Heat the grill or oven to 350 degrees.  Combine the stuffing ingredients in a small food processor.  Pulse to form a coarse stuffing, about the texture of minced onions.

Insert a sharp knife into the side of the roast, starting about 3/4″ from the end and stabbing in to within 3/4″ from the opposite side.  Slice a pocket in the roast to within 3/4″ of the opposite end.  Stuff this pocket with the stuffing.

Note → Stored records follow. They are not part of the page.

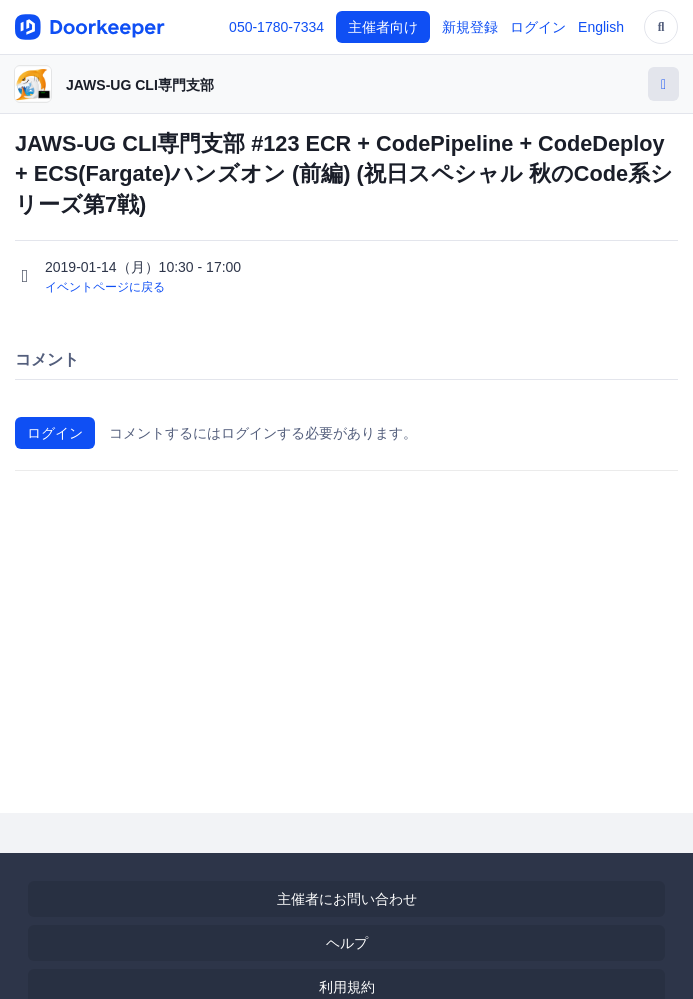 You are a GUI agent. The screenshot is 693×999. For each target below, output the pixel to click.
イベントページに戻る (105, 287)
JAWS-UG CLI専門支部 (140, 85)
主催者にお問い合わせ (347, 899)
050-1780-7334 (276, 27)
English (601, 27)
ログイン (538, 27)
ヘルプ (347, 943)
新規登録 (470, 27)
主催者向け (383, 27) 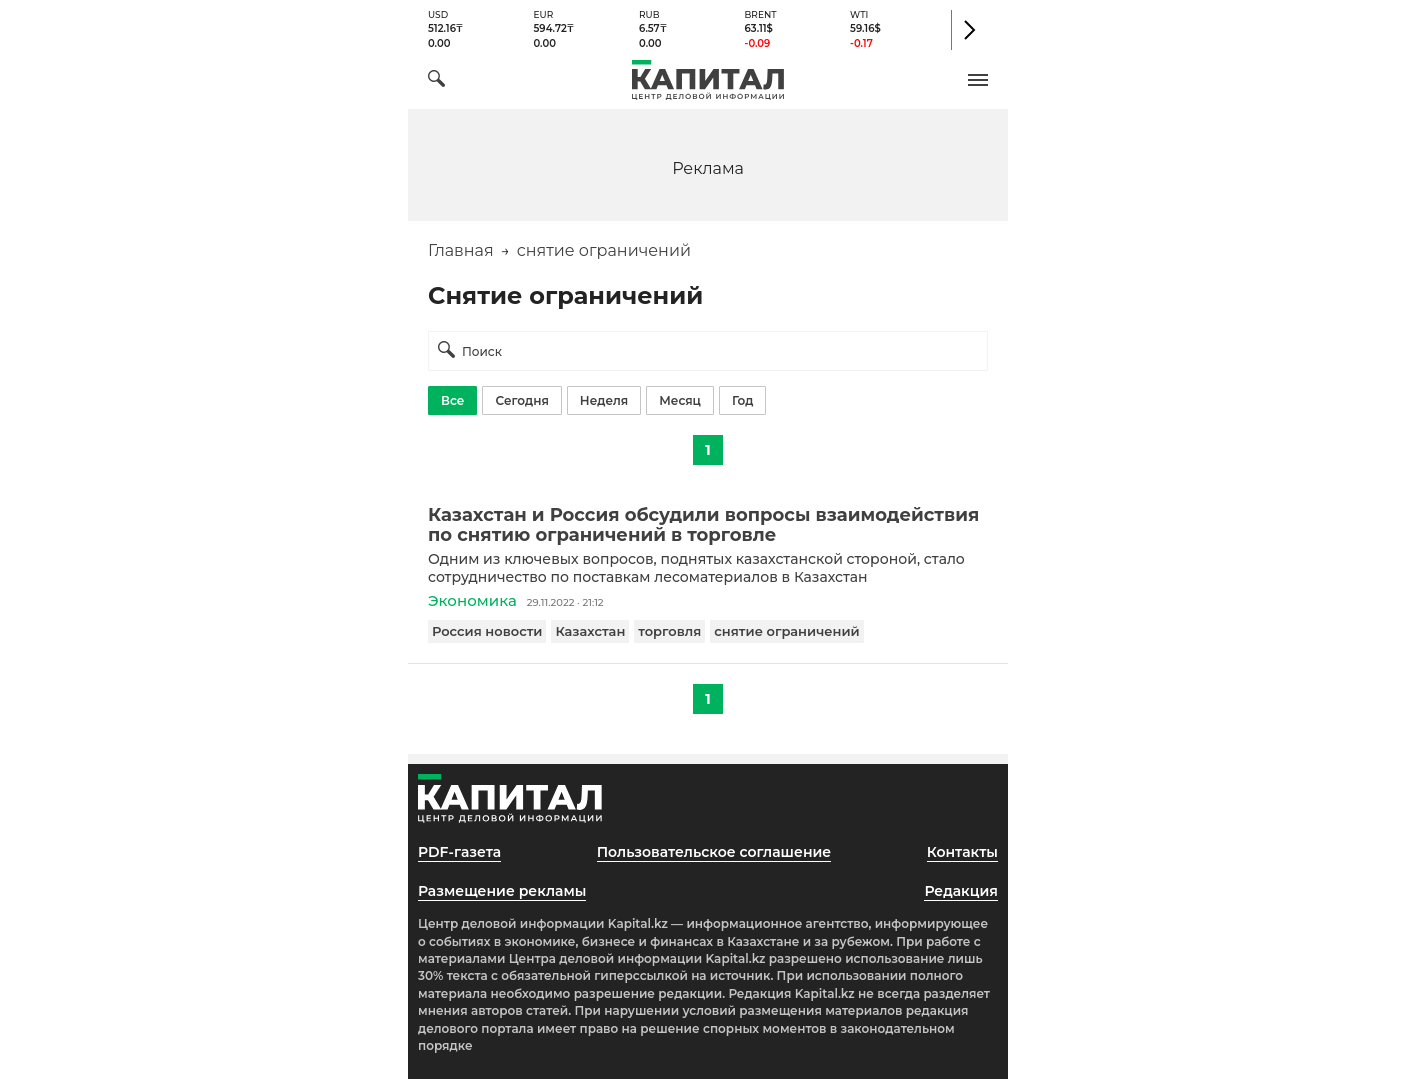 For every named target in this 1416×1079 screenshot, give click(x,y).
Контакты (962, 852)
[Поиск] (436, 81)
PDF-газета (459, 852)
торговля (669, 631)
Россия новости (487, 631)
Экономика (472, 600)
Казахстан (590, 631)
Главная (461, 250)
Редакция (961, 891)
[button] (978, 80)
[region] (708, 167)
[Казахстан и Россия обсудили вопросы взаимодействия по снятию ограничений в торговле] (708, 525)
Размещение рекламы (502, 891)
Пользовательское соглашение (714, 852)
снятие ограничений (786, 631) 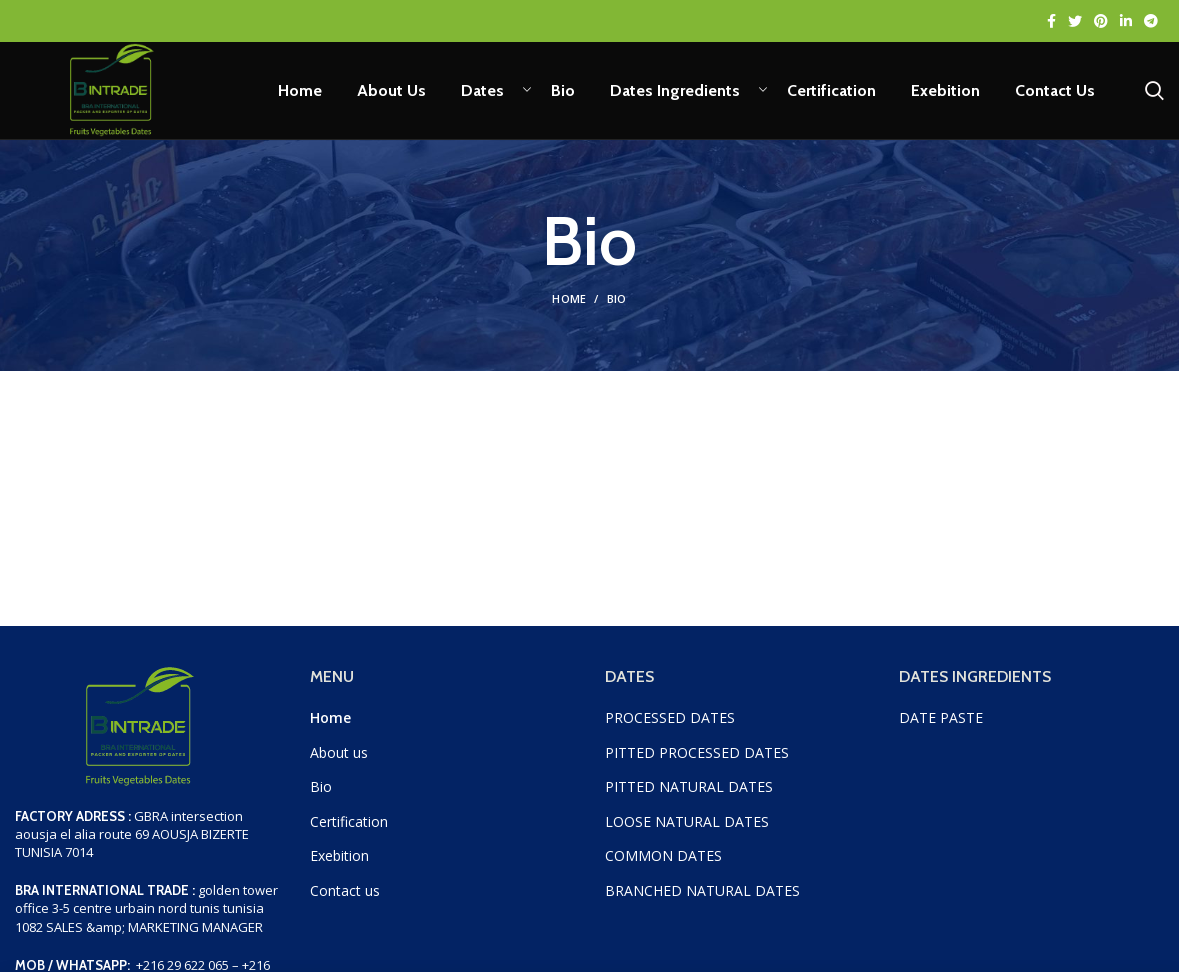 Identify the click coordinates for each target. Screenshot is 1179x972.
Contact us (345, 897)
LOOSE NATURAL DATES (687, 828)
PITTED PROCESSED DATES (697, 759)
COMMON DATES (663, 863)
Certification (349, 828)
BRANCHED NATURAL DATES (702, 897)
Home (569, 306)
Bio (321, 794)
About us (339, 759)
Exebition (339, 863)
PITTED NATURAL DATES (689, 794)
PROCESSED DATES (672, 724)
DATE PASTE (941, 724) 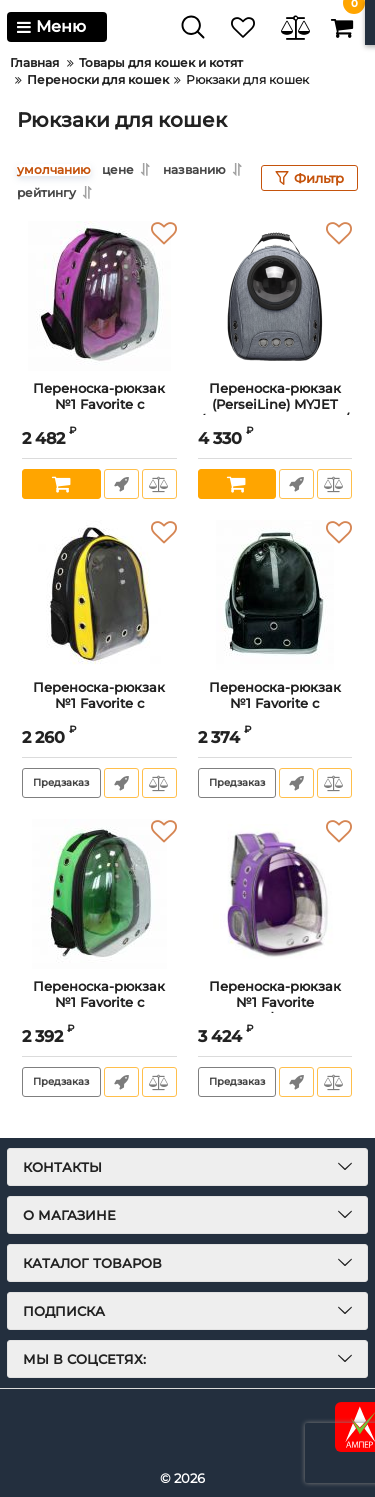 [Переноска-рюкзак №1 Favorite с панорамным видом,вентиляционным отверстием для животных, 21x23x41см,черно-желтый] (99, 595)
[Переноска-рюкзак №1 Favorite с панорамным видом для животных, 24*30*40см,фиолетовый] (99, 296)
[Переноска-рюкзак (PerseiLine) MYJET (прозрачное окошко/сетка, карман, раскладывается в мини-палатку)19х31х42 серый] (275, 296)
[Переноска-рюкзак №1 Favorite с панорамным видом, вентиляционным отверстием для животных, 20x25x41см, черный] (275, 595)
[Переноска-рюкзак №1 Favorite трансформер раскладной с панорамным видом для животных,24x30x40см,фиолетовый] (275, 894)
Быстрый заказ (121, 484)
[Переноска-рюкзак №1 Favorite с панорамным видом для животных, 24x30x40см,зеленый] (99, 894)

Work the stuffing into the pocket and close the edge of it back up.  Tie the roast with cotton string* to secure and hold it closed.  Place a meat thermometer into the thickest part of the meat, and place it directly on the grill (or in the oven in a roasting pan).

Meanwhile, combine the glaze ingredients in a sauce pan over medium heat.  Bring to a boil, then reduce the heat to a simmer.  Continue simmering for about 30~45 minutes until reduced to a thin syrup (keep an eye on it, don’t let it all evaporate or burn).

Pour the reduced glaze over the top of the roast, then cover and continue cooking.

Cook until the thermometer reads 130 degrees (for a perfect medium rare finish) – about 1-1/2 hours total.  Remove from the grill and tent loosely with foil to “rest” for an additional 10 to 15 minutes.  Carve and serve.  And don’t worry if the stuffing ends up all over the place when you carve – just spoon it back on top  before dishing up.

*You can buy a roll of 100% cotton string in the hardware area of your grocery or combination store and spend about 1/3 of what they charge for specially-labeled “butcher’s twine” in the kitchen department or specialty shops.  It’s the exact same stuff – just make sure it’s 100% cotton, and not jute, hemp, or plastic.